| Requirement |
No picture belongs in the copy. Repeat each line below exactly.

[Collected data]
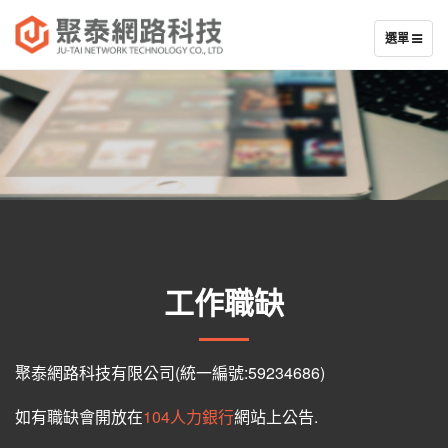
選
選單
單
工作職缺
聚泰網路科技有限公司(統一編號:59234686)
如有職缺會開放在
104人力銀行
網站上公告.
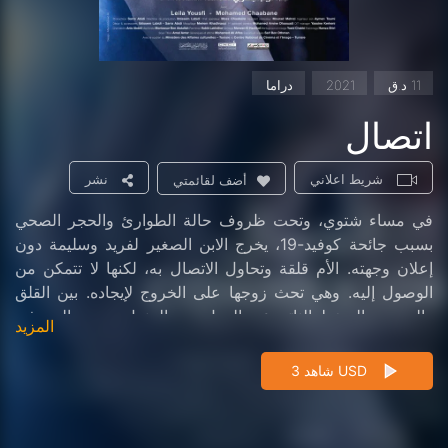
11 د.ق
2021
دراما
اتصال
شريط اعلاني
نشر
أضف لقائمتي
في مساء شتوي، وتحت ظروف حالة الطوارئ والحجر الصحي
بسبب جائحة كوفيد-19، يخرج الابن الصغير لفريد وسليمة دون
إعلان وجهته. الأم قلقة وتحاول الاتصال به، لكنها لا تتمكن من
الوصول إليه. وهي تحث زوجها على الخروج لإيجاده. بين القلق
والحبس والضغط الناتج عن العمل من المنزل، يصبح الجو في
المزيد
المنزل متوتراً. يشتد سوء الطقس وتُقطَع الكهرباء، وتتزايد حدة
التوتر وتتحول إلى مواجهة بين الأم والأب.
شاهد 3 USD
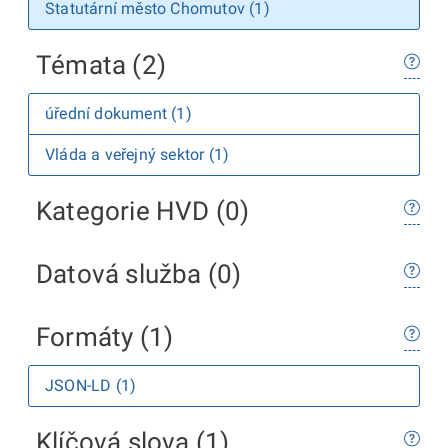
Statutární město Chomutov (1)
Témata (2)
úřední dokument (1)
Vláda a veřejný sektor (1)
Kategorie HVD (0)
Datová služba (0)
Formáty (1)
JSON-LD (1)
Klíčová slova (1)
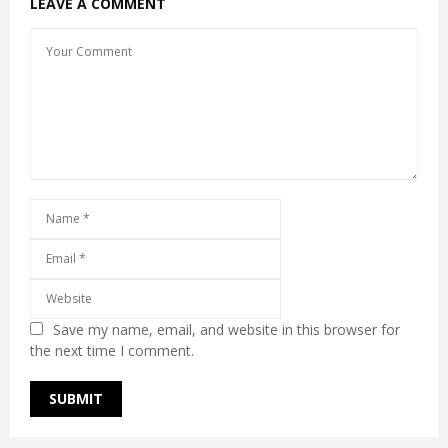
LEAVE A COMMENT
Save my name, email, and website in this browser for
the next time I comment.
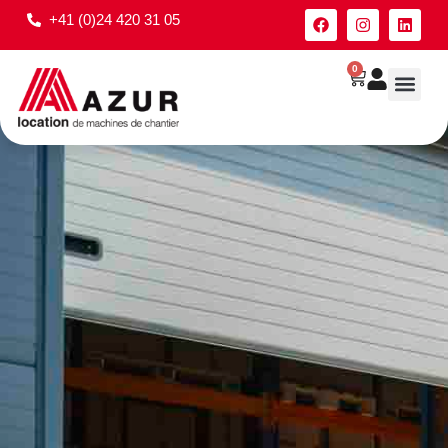
+41 (0)24 420 31 05
0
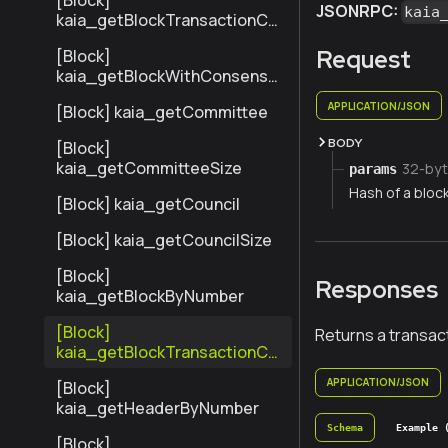
[Block]
JSONRPC:
kaia
kaia_getBlockTransactionCo
untByNumber
Request
[Block]
kaia_getBlockWithConsensu
sInfoByNumber
APPLICATION/JSON
[Block] kaia_getCommittee
BODY
[Block]
kaia_getCommitteeSize
32-byt
params
Hash of a bloc
[Block] kaia_getCouncil
[Block] kaia_getCouncilSize
[Block]
Responses
kaia_getBlockByNumber
[Block]
Returns a transact
kaia_getBlockTransactionCo
untByHash
APPLICATION/JSON
[Block]
kaia_getHeaderByNumber
Schema
Example 
[Block]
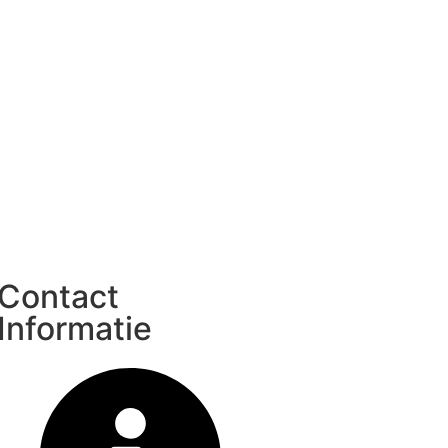
Contact
Informatie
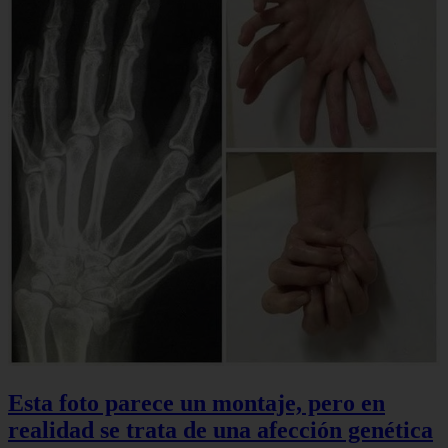
Esta foto parece un montaje, pero en
realidad se trata de una afección genética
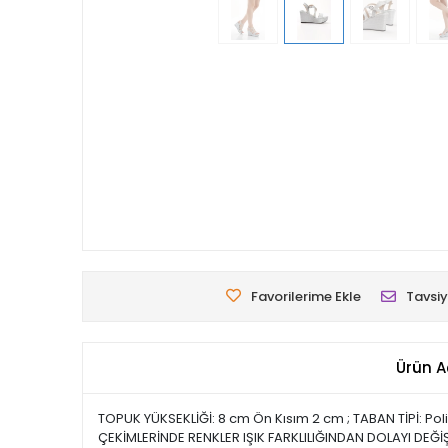
Favorilerime Ekle
Tavsiy
Ürün A
TOPUK YÜKSEKLİĞİ: 8 cm Ön Kısım 2 cm ; TABAN TİPİ: Po
ÇEKİMLERİNDE RENKLER IŞIK FARKLILIĞINDAN DOLAYI DEĞİŞ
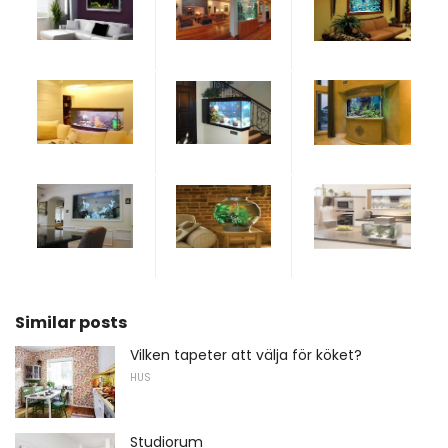
Similar posts
Vilken tapeter att välja för köket?
HUS
Studiorum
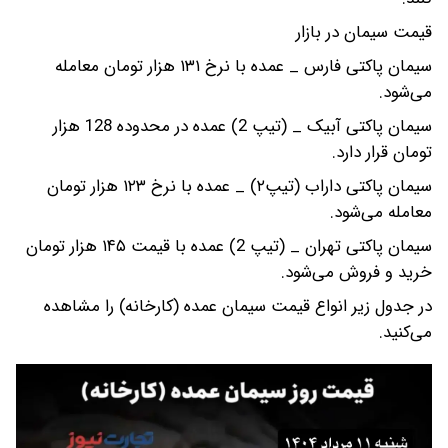
قیمت سیمان در بازار
سیمان پاکتی فارس _ عمده با نرخ ۱۳۱ هزار تومان معامله
می‌شود.
سیمان پاکتی آبیک _ (تیپ 2) عمده در محدوده 128 هزار
تومان قرار دارد.
سیمان پاکتی داراب (تیپ۲) _ عمده با نرخ ۱۲۳ هزار تومان
معامله می‌شود.
سیمان پاکتی تهران _ (تیپ 2) عمده با قیمت ۱۴۵ هزار تومان
خرید و فروش می‌شود.
در جدول زیر انواع قیمت سیمان عمده (کارخانه) را مشاهده
می‌کنید.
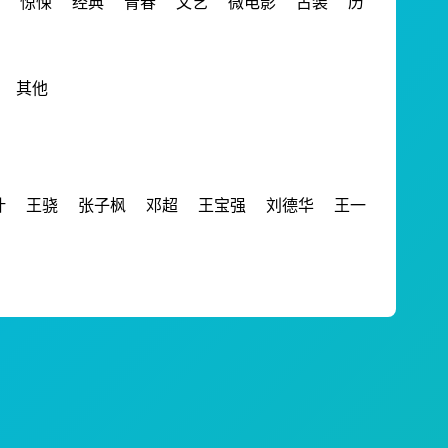
惊悚
经典
青春
文艺
微电影
古装
历
其他
叶
王骁
张子枫
邓超
王宝强
刘德华
王一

| Solution to the problem |
選
選單
單
工作職缺
聚泰網路科技有限公司(統一編號:59234686)
如有職缺會開放在
104人力銀行
網站上公告.
11 د.ق
2021
دراما
اتصال
شريط اعلاني
نشر
أضف لقائمتي
في مساء شتوي، وتحت ظروف حالة الطوارئ والحجر الصحي
بسبب جائحة كوفيد-19، يخرج الابن الصغير لفريد وسليمة دون
إعلان وجهته. الأم قلقة وتحاول الاتصال به، لكنها لا تتمكن من
الوصول إليه. وهي تحث زوجها على الخروج لإيجاده. بين القلق
والحبس والضغط الناتج عن العمل من المنزل، يصبح الجو في
المزيد
المنزل متوتراً. يشتد سوء الطقس وتُقطَع الكهرباء، وتتزايد حدة
التوتر وتتحول إلى مواجهة بين الأم والأب.
شاهد 3 USD
Statutární město Chomutov (1)
Témata (2)
úřední dokument (1)
Vláda a veřejný sektor (1)
Kategorie HVD (0)
Datová služba (0)
Formáty (1)
JSON-LD (1)
Klíčová slova (1)
LEAVE A COMMENT
Save my name, email, and website in this browser for
the next time I comment.
+41 (0)24 420 31 05
0
[Block]
JSONRPC:
kaia
kaia_getBlockTransactionCo
untByNumber
Request
[Block]
kaia_getBlockWithConsensu
sInfoByNumber
APPLICATION/JSON
[Block] kaia_getCommittee
BODY
[Block]
kaia_getCommitteeSize
32-byt
params
Hash of a bloc
[Block] kaia_getCouncil
[Block] kaia_getCouncilSize
[Block]
Responses
kaia_getBlockByNumber
[Block]
Returns a transact
kaia_getBlockTransactionCo
untByHash
APPLICATION/JSON
[Block]
kaia_getHeaderByNumber
Schema
Example 
[Block]
Contact
Informatie
Esta foto parece un montaje, pero en
realidad se trata de una afección genética
Favorilerime Ekle
Tavsiy
Ürün A
TOPUK YÜKSEKLİĞİ: 8 cm Ön Kısım 2 cm ; TABAN TİPİ: Po
ÇEKİMLERİNDE RENKLER IŞIK FARKLILIĞINDAN DOLAYI DEĞİŞ
Similar posts
Vilken tapeter att välja för köket?
HUS
Studiorum
قیمت سیمان در بازار
سیمان پاکتی فارس _ عمده با نرخ ۱۳۱ هزار تومان معامله
می‌شود.
سیمان پاکتی آبیک _ (تیپ 2) عمده در محدوده 128 هزار
تومان قرار دارد.
سیمان پاکتی داراب (تیپ۲) _ عمده با نرخ ۱۲۳ هزار تومان
معامله می‌شود.
سیمان پاکتی تهران _ (تیپ 2) عمده با قیمت ۱۴۵ هزار تومان
خرید و فروش می‌شود.
در جدول زیر انواع قیمت سیمان عمده (کارخانه) را مشاهده
می‌کنید.
惊悚
经典
青春
文艺
微电影
古装
历
其他
叶
王骁
张子枫
邓超
王宝强
刘德华
王一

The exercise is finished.